WORK REQUEST = Below are entries; copy exactly the lines from the one with "This screenshot has height=1288, width=768." through the one with "This screenshot has height=1523, width=1524.", both included, and leave out the rest.

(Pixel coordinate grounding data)
»»
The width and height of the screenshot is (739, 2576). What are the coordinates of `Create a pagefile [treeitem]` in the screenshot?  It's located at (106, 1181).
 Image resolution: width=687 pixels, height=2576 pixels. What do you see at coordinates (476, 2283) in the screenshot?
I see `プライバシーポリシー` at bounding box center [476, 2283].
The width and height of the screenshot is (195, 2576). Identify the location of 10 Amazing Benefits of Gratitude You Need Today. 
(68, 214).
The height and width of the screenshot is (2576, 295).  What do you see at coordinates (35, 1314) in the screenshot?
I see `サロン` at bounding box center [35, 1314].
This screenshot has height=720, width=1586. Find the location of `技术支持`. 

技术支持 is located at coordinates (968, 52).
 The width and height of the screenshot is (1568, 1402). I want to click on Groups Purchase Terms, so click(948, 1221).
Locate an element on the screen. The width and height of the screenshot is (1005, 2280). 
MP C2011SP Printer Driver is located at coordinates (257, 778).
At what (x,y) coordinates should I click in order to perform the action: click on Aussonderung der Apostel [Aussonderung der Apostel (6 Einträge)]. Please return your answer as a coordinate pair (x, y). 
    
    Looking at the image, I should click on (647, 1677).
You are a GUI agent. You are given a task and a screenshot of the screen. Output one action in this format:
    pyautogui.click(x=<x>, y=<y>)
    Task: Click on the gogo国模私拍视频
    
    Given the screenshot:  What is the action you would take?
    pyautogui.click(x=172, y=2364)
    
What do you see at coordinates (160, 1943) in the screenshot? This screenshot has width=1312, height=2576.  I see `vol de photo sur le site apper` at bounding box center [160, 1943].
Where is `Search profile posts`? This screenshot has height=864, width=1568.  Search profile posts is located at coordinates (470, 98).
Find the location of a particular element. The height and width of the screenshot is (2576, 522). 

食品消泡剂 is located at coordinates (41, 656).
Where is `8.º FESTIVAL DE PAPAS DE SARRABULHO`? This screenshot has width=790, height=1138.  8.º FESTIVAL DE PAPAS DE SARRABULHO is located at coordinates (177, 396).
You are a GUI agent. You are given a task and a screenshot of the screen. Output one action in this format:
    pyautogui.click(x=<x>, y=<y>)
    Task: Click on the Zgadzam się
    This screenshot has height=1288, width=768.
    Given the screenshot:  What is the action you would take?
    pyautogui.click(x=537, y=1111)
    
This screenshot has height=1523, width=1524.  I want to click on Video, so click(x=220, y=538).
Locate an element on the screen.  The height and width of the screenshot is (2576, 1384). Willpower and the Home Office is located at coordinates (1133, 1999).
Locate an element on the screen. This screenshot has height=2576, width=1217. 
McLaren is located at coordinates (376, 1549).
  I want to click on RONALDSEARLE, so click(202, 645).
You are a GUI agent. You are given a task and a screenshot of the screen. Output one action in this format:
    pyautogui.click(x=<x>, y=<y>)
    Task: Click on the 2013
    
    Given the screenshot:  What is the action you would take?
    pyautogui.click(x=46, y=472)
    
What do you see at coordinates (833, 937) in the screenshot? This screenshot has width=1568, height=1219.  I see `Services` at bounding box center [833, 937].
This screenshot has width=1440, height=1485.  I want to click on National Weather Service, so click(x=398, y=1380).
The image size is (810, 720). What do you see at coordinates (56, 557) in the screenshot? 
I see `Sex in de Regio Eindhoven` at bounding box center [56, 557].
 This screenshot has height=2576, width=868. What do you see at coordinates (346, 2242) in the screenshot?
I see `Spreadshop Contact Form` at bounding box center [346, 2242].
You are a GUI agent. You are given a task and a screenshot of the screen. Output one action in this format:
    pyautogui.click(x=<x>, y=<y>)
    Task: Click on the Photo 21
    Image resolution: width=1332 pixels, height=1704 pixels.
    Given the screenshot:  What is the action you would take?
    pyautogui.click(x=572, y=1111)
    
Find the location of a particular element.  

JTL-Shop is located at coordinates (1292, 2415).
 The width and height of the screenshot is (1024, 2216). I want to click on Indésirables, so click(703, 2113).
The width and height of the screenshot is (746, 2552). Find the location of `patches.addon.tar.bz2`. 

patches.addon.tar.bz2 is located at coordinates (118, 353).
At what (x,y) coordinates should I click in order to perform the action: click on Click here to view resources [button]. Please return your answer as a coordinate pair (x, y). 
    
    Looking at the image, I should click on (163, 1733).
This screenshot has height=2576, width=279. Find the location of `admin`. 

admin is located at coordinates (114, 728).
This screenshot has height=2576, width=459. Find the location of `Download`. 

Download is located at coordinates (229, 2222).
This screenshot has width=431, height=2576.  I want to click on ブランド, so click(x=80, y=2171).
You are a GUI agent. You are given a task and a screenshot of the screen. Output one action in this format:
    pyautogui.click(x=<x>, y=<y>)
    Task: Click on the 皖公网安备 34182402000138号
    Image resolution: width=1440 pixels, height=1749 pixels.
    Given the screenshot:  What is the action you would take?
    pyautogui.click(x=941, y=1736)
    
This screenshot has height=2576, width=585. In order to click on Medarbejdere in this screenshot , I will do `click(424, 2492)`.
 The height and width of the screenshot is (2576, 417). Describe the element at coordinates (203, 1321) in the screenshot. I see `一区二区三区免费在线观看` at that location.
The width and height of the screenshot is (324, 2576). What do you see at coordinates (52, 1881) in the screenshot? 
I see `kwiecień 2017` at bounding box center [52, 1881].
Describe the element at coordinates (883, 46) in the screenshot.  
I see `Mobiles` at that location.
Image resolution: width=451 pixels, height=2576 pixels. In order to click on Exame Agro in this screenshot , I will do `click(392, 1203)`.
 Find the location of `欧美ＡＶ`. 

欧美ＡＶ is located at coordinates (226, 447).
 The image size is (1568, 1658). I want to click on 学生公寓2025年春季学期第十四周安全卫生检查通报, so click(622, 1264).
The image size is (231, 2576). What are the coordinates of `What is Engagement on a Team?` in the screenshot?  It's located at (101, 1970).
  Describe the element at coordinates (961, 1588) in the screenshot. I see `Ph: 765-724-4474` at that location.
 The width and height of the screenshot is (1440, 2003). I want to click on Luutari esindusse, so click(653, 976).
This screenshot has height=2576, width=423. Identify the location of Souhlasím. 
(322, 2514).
««
SOLUTION TO THE PROBLEM =
    This screenshot has height=1288, width=768.
    Given the screenshot:  What is the action you would take?
    pyautogui.click(x=537, y=1111)
    
This screenshot has height=1523, width=1524.  I want to click on Video, so click(x=220, y=538).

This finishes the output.